> Your objective:
Repeat the entire listing exactly as written.
--- Data provided Enclosed Below ---
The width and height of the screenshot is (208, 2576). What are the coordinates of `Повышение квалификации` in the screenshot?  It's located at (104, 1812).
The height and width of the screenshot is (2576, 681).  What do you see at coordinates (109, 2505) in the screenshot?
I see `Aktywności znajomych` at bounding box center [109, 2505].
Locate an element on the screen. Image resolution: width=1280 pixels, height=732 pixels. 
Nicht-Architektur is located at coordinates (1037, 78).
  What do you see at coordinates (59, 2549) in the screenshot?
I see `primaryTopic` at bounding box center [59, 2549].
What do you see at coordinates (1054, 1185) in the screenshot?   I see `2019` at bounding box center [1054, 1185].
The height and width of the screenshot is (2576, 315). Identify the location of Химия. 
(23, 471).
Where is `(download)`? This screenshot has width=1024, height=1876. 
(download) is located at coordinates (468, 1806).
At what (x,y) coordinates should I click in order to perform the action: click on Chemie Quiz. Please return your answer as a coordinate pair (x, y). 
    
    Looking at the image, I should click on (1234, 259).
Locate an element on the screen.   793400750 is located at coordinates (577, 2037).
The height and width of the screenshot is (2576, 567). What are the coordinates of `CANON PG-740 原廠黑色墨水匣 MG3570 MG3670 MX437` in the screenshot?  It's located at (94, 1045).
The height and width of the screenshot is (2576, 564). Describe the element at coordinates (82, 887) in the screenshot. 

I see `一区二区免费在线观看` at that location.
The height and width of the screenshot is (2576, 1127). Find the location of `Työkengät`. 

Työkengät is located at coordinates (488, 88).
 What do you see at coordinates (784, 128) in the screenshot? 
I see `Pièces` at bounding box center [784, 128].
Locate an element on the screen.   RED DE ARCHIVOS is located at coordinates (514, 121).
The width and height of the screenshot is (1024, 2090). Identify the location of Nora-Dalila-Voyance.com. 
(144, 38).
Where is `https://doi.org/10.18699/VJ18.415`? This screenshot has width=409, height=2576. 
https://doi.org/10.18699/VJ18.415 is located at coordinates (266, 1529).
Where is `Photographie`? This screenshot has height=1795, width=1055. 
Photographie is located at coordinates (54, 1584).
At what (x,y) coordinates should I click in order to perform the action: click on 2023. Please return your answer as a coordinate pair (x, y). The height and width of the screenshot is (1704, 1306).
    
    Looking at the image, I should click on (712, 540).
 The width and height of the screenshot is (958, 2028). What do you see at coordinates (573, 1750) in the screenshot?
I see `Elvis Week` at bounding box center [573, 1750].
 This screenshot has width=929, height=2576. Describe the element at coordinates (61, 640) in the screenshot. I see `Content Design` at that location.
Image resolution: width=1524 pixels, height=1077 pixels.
--- End of Enclosed Data provided ---
> Result:
The width and height of the screenshot is (208, 2576). What are the coordinates of `Повышение квалификации` in the screenshot?  It's located at (104, 1812).
The height and width of the screenshot is (2576, 681).  What do you see at coordinates (109, 2505) in the screenshot?
I see `Aktywności znajomych` at bounding box center [109, 2505].
Locate an element on the screen. Image resolution: width=1280 pixels, height=732 pixels. 
Nicht-Architektur is located at coordinates (1037, 78).
  What do you see at coordinates (59, 2549) in the screenshot?
I see `primaryTopic` at bounding box center [59, 2549].
What do you see at coordinates (1054, 1185) in the screenshot?   I see `2019` at bounding box center [1054, 1185].
The height and width of the screenshot is (2576, 315). Identify the location of Химия. 
(23, 471).
Where is `(download)`? This screenshot has width=1024, height=1876. 
(download) is located at coordinates (468, 1806).
At what (x,y) coordinates should I click in order to perform the action: click on Chemie Quiz. Please return your answer as a coordinate pair (x, y). 
    
    Looking at the image, I should click on (1234, 259).
Locate an element on the screen.   793400750 is located at coordinates (577, 2037).
The height and width of the screenshot is (2576, 567). What are the coordinates of `CANON PG-740 原廠黑色墨水匣 MG3570 MG3670 MX437` in the screenshot?  It's located at (94, 1045).
The height and width of the screenshot is (2576, 564). Describe the element at coordinates (82, 887) in the screenshot. 

I see `一区二区免费在线观看` at that location.
The height and width of the screenshot is (2576, 1127). Find the location of `Työkengät`. 

Työkengät is located at coordinates (488, 88).
 What do you see at coordinates (784, 128) in the screenshot? 
I see `Pièces` at bounding box center [784, 128].
Locate an element on the screen.   RED DE ARCHIVOS is located at coordinates (514, 121).
The width and height of the screenshot is (1024, 2090). Identify the location of Nora-Dalila-Voyance.com. 
(144, 38).
Where is `https://doi.org/10.18699/VJ18.415`? This screenshot has width=409, height=2576. 
https://doi.org/10.18699/VJ18.415 is located at coordinates (266, 1529).
Where is `Photographie`? This screenshot has height=1795, width=1055. 
Photographie is located at coordinates (54, 1584).
At what (x,y) coordinates should I click in order to perform the action: click on 2023. Please return your answer as a coordinate pair (x, y). The height and width of the screenshot is (1704, 1306).
    
    Looking at the image, I should click on (712, 540).
 The width and height of the screenshot is (958, 2028). What do you see at coordinates (573, 1750) in the screenshot?
I see `Elvis Week` at bounding box center [573, 1750].
 This screenshot has width=929, height=2576. Describe the element at coordinates (61, 640) in the screenshot. I see `Content Design` at that location.
Image resolution: width=1524 pixels, height=1077 pixels.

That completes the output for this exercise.